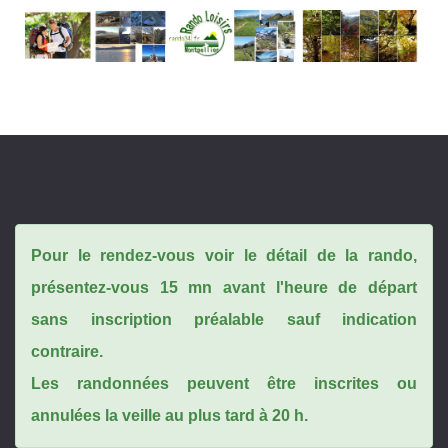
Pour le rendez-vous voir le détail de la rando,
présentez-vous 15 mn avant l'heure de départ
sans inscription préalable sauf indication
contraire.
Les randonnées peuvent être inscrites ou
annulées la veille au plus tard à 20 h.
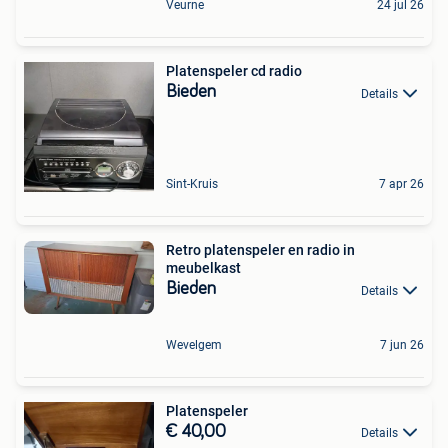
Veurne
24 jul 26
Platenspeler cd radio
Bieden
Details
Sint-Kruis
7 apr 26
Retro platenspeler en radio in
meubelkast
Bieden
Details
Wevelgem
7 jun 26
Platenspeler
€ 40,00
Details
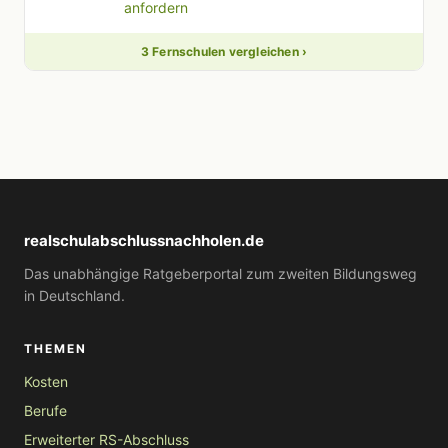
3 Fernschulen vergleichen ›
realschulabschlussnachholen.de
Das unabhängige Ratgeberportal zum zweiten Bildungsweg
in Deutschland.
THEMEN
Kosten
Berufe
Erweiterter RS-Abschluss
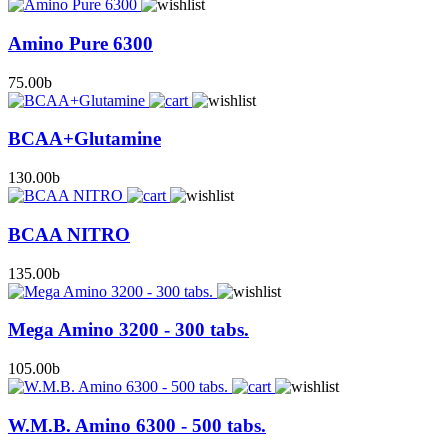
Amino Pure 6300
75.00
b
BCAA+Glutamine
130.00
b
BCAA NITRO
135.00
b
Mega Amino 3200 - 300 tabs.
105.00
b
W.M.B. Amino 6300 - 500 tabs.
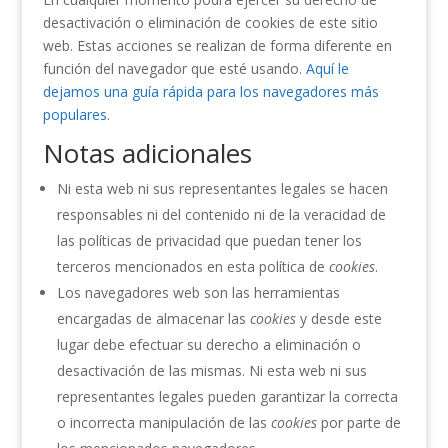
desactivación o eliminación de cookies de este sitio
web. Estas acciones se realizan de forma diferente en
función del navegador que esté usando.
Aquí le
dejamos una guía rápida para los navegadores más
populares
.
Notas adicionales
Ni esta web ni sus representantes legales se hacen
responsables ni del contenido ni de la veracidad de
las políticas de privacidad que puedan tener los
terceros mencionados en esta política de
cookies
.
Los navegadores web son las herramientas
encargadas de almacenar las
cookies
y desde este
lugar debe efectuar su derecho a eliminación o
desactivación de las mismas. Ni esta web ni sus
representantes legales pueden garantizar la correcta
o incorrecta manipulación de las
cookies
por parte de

...

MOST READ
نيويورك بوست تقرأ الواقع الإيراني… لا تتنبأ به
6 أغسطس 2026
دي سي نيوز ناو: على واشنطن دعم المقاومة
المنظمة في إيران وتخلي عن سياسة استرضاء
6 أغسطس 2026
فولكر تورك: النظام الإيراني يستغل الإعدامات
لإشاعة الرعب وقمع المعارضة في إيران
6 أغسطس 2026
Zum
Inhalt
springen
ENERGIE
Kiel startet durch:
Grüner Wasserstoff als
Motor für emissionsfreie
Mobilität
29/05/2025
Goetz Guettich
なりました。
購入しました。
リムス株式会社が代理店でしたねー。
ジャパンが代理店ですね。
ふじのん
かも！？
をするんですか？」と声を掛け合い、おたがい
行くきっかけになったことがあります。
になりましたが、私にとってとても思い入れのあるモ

==

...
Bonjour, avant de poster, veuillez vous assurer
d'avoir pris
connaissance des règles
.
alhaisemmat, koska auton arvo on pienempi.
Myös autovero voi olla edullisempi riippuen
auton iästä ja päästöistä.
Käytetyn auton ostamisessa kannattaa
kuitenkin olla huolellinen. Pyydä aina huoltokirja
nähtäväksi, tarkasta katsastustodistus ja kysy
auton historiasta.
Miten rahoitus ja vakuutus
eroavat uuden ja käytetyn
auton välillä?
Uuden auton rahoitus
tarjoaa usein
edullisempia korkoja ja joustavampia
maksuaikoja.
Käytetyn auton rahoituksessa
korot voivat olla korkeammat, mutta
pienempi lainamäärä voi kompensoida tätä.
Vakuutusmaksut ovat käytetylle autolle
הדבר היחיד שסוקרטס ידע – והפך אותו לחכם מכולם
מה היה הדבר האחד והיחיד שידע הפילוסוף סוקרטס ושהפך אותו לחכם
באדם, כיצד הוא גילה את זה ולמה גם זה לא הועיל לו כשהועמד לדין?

Task to carry out: Using only the entries above, output the line with "auton historiasta.", the line with "באדם, כיצד הוא", and all lines between them, exactly as they stand.

Answer section:
auton historiasta.
Miten rahoitus ja vakuutus
eroavat uuden ja käytetyn
auton välillä?
Uuden auton rahoitus
tarjoaa usein
edullisempia korkoja ja joustavampia
maksuaikoja.
Käytetyn auton rahoituksessa
korot voivat olla korkeammat, mutta
pienempi lainamäärä voi kompensoida tätä.
Vakuutusmaksut ovat käytetylle autolle
הדבר היחיד שסוקרטס ידע – והפך אותו לחכם מכולם
מה היה הדבר האחד והיחיד שידע הפילוסוף סוקרטס ושהפך אותו לחכם
באדם, כיצד הוא גילה את זה ולמה גם זה לא הועיל לו כשהועמד לדין?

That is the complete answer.